• _TASK DATA_
++++++++

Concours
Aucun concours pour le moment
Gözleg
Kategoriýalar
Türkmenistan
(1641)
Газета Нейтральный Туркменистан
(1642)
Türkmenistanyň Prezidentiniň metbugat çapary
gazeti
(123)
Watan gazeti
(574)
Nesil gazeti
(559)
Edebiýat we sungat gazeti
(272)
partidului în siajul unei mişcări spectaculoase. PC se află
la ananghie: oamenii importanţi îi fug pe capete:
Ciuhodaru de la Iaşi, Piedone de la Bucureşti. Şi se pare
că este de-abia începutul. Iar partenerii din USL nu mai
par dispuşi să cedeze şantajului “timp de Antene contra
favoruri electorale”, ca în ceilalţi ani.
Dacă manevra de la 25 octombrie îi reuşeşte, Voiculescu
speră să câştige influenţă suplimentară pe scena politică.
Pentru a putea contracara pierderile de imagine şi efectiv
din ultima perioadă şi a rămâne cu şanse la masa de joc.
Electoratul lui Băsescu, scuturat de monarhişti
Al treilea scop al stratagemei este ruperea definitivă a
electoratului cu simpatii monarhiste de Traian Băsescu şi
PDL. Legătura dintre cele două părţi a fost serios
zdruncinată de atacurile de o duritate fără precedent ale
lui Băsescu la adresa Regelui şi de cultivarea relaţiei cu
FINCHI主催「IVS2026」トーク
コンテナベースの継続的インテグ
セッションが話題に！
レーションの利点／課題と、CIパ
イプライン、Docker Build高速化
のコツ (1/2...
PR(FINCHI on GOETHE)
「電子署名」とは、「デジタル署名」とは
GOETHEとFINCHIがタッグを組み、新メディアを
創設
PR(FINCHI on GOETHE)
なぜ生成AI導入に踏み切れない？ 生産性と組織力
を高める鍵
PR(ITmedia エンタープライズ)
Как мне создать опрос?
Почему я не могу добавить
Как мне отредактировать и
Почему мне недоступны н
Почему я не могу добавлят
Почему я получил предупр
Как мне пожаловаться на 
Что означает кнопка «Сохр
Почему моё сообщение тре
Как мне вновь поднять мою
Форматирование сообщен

++++++++

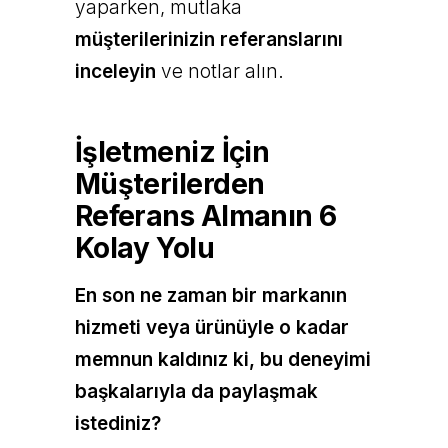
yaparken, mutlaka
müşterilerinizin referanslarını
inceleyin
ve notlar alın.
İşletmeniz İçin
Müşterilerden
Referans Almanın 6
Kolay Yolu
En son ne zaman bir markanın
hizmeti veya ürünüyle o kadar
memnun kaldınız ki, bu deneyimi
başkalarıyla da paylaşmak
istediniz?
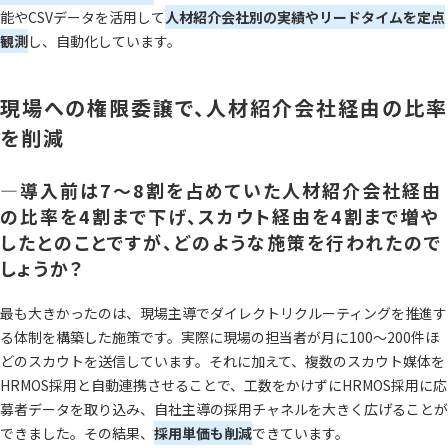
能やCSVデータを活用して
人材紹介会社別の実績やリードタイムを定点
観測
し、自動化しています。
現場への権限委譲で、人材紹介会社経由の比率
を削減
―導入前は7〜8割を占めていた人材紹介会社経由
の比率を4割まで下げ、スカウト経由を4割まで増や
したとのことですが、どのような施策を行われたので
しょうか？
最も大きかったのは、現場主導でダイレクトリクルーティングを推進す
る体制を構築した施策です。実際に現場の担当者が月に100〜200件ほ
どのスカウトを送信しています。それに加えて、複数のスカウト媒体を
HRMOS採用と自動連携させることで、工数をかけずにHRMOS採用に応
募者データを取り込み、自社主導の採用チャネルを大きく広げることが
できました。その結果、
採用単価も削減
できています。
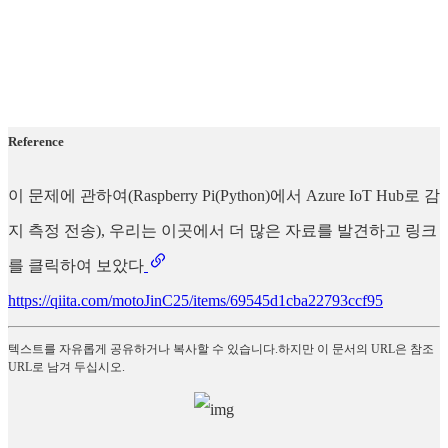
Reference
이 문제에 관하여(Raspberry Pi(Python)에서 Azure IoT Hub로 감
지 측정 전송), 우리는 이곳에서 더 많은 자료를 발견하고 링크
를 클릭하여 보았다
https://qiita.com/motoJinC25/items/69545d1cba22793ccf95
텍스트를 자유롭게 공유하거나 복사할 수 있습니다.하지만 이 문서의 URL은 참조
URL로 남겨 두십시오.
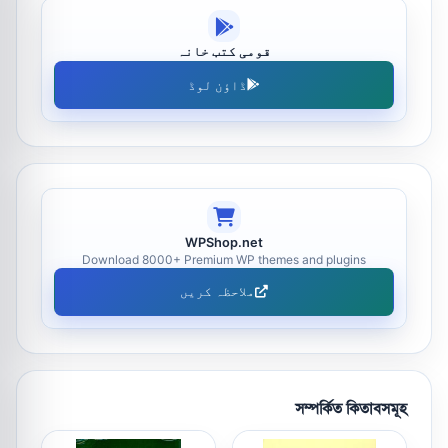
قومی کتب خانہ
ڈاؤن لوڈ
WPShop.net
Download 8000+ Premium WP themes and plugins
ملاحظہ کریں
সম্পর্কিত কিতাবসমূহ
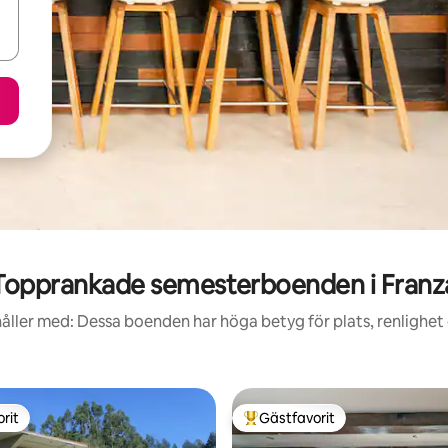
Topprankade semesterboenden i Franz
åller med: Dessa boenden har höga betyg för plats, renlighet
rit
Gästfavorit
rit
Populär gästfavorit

++++++++

• _YOUR TASK_
A count is needed of the lines in this data that contain "Почему"; give the number and no other text.

• _EXERCISE RESULT_
5